ラバト:モロッコのムハンマド6世国王は15日、西サハラ紛争の作戦指揮をとる著名な将官を軍における自身の代理として任命した。
モロッコ軍の最高司令官であるムハンマド国王が「ベルキール・エルファルーク中将を王立軍監察総監に任命した」と国営MAPニュースが報じた。
その中で、エルファルーク中将は「軍司令官としての能力と、担当した多くの作戦で重大な責任を果たしてきた点が評価され、今回の任命を受けた」と説明されている。
そして、エルファルーク中将は引き続き、西サハラを含む地域における南方司令官としての職務も担うとしている。
モロッコは旧スペイン植民地の西サハラを自らの不可分の領土とみなしているが、モロッコと対立関係にあるアルジェリアの支援を受けたポリサリオ戦線は独立に向けた住民投票の実施を求めている。
11月に隣国モーリタニアに続くゲルゲラト地域の幹線道路を独立派が封鎖したことを受けて緊張が高まり、1991年の停戦合意に反するという主張が行われた。
エルファルーク中将が作戦指揮を執り、道路の封鎖解除を目的として軍を派遣した。
これに対し、ポリサリオ戦線は国連の仲介による停戦の終了を宣言。以降、両者は断続的に交戦を続けている。

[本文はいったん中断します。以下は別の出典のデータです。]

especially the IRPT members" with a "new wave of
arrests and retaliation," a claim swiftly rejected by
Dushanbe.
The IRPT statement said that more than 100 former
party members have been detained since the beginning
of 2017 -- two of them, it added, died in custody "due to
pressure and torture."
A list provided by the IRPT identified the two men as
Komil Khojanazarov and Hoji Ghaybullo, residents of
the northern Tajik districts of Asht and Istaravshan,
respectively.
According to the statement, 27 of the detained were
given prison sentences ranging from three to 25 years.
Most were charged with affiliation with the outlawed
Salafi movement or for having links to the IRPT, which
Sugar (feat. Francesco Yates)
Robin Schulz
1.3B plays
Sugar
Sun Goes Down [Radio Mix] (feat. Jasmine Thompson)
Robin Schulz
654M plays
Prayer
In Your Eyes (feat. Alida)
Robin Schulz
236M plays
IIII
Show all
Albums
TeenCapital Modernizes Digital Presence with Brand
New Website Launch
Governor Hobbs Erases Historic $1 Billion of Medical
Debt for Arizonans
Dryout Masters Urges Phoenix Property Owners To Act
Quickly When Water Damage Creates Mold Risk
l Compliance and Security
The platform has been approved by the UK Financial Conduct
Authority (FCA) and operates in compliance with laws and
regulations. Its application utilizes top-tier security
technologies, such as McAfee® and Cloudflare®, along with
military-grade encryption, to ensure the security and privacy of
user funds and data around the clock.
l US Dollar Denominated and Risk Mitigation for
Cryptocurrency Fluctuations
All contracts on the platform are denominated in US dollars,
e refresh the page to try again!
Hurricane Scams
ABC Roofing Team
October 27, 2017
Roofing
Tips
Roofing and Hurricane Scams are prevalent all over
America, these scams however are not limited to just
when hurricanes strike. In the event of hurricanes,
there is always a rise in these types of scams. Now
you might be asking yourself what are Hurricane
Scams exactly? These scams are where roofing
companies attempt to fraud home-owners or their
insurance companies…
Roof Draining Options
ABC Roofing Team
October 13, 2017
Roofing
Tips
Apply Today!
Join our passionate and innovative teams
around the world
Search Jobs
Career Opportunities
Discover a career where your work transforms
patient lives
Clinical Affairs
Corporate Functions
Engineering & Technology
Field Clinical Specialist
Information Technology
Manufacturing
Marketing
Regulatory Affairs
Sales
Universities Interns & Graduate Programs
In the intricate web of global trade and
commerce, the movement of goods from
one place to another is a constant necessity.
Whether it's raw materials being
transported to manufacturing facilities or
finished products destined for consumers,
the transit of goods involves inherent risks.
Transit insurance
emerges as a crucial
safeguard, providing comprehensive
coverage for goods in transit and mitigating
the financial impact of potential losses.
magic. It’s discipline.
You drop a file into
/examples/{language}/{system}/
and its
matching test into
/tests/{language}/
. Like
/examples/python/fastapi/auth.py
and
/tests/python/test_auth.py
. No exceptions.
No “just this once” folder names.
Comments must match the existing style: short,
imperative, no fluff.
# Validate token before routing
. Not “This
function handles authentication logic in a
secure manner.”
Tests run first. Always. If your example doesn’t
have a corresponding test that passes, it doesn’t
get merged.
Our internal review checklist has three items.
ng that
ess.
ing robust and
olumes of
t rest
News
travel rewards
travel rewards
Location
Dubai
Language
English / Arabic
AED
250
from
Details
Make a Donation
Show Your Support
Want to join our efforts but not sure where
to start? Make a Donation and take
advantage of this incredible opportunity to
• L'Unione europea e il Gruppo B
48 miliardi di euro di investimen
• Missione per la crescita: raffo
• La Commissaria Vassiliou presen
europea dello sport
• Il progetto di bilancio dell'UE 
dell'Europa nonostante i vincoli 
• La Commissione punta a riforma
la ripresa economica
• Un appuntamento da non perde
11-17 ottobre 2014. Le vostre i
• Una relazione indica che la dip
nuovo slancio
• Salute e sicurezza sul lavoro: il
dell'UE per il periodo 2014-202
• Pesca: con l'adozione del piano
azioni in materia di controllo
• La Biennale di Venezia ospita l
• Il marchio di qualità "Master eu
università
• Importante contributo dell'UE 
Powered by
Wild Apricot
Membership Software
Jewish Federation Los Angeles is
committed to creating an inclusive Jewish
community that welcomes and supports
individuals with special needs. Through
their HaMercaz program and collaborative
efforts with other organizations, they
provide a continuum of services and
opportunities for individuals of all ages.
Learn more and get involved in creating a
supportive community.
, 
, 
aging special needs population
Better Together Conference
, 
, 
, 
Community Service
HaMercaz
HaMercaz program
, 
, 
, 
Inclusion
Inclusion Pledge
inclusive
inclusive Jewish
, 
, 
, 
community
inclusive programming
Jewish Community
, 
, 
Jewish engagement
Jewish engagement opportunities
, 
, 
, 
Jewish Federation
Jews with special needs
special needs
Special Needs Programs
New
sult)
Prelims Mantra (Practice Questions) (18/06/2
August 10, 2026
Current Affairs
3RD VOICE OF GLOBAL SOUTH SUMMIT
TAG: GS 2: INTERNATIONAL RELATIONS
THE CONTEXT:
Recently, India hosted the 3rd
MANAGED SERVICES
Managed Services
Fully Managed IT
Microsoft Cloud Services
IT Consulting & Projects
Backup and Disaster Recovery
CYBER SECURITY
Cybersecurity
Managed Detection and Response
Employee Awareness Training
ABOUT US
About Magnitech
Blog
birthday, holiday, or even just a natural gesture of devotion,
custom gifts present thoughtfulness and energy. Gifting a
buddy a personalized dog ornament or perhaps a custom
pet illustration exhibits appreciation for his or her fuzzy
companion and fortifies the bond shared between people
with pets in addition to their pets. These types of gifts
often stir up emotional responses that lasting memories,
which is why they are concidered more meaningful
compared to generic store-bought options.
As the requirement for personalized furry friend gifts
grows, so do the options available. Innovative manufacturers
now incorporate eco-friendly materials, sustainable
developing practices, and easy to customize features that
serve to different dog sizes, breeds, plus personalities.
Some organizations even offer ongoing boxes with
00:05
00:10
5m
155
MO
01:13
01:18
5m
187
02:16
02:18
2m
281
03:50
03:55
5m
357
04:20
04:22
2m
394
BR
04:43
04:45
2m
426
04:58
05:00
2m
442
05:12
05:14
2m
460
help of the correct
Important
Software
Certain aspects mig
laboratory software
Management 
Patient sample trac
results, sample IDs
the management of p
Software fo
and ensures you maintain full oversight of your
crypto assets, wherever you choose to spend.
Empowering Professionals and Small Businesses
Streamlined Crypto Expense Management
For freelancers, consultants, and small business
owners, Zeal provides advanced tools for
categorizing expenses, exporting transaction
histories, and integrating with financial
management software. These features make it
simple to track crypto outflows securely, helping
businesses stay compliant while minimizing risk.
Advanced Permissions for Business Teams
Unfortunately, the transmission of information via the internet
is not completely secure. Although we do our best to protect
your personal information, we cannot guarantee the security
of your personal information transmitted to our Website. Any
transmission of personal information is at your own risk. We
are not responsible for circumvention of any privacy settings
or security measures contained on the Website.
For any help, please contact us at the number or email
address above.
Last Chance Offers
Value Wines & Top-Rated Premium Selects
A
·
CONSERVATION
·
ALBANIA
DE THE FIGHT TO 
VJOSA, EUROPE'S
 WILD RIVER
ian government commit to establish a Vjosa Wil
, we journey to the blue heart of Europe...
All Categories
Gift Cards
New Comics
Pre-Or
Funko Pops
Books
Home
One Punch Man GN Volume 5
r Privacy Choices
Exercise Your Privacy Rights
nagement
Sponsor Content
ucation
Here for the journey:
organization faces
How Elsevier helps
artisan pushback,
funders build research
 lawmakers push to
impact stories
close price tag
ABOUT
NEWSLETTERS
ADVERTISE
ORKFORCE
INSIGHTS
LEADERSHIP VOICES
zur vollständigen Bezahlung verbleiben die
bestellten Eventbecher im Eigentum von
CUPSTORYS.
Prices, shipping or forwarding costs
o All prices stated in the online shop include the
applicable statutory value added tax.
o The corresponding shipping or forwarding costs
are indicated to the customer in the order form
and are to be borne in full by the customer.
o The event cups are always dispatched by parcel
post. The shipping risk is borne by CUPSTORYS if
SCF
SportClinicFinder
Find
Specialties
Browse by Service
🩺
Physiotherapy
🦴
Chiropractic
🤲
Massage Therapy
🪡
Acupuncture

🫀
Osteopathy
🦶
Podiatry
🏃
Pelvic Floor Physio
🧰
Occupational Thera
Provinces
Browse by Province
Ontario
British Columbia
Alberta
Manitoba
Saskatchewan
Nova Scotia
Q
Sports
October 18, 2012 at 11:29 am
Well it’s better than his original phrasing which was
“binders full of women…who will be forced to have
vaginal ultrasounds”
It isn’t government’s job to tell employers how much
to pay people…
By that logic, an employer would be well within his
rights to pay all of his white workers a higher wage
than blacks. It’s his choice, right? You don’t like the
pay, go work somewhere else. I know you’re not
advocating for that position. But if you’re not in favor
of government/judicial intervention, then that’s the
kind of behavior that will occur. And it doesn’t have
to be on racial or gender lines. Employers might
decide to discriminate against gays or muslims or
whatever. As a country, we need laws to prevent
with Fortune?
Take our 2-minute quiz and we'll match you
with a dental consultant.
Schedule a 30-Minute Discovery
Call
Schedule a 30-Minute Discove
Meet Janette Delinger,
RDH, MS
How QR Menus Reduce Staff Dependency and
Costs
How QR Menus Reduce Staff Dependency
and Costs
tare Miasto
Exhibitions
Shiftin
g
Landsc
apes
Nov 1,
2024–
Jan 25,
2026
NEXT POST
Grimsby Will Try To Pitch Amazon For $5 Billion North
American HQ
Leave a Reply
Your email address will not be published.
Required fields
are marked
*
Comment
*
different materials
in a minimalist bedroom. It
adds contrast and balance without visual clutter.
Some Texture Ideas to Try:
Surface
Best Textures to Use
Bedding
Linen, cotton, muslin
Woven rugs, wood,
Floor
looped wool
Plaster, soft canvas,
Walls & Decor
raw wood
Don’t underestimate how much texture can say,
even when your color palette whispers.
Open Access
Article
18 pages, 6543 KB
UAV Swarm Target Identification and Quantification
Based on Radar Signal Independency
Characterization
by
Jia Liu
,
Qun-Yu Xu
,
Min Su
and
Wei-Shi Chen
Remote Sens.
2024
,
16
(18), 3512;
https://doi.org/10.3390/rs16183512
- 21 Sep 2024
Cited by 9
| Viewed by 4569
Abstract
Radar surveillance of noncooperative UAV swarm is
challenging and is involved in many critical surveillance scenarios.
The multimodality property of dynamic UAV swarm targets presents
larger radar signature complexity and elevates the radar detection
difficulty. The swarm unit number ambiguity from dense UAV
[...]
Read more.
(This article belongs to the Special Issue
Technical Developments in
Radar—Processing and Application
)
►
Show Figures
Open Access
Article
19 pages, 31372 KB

西サハラ問題はモロッコとアルジェリアの間の最大の対立要因となっている。アルジェリアは先月、隣国モロッコによる「敵対行為」を挙げて国交を断絶した。モロッコ側はアルジェリアの主張を退けている。
モロッコは西サハラの8割を実効支配しており、自治権を付与する案を提示しているが、領有権は強く主張している。
米国のトランプ大統領は任期の終わりごろ、モロッコがイスラエルと国交正常化したことの見返りに、西サハラに対する主権を承認した。
西サハラは砂漠の過疎地だが、豊富な鉱物資源と豊かな漁場の広がる長い大西洋沿岸部を有している。
軍事情報サイト「グローバル・ファイヤーパワー」によれば、モロッコ軍には現役で31万人、予備役で15万人の兵士がいる。
モロッコ軍は、2020年に10年間延長された条約のもと、米軍と緊密に連携している。
6月には、モロッコで米軍との合同軍事演習「アフリカン・ライオン」が実施された。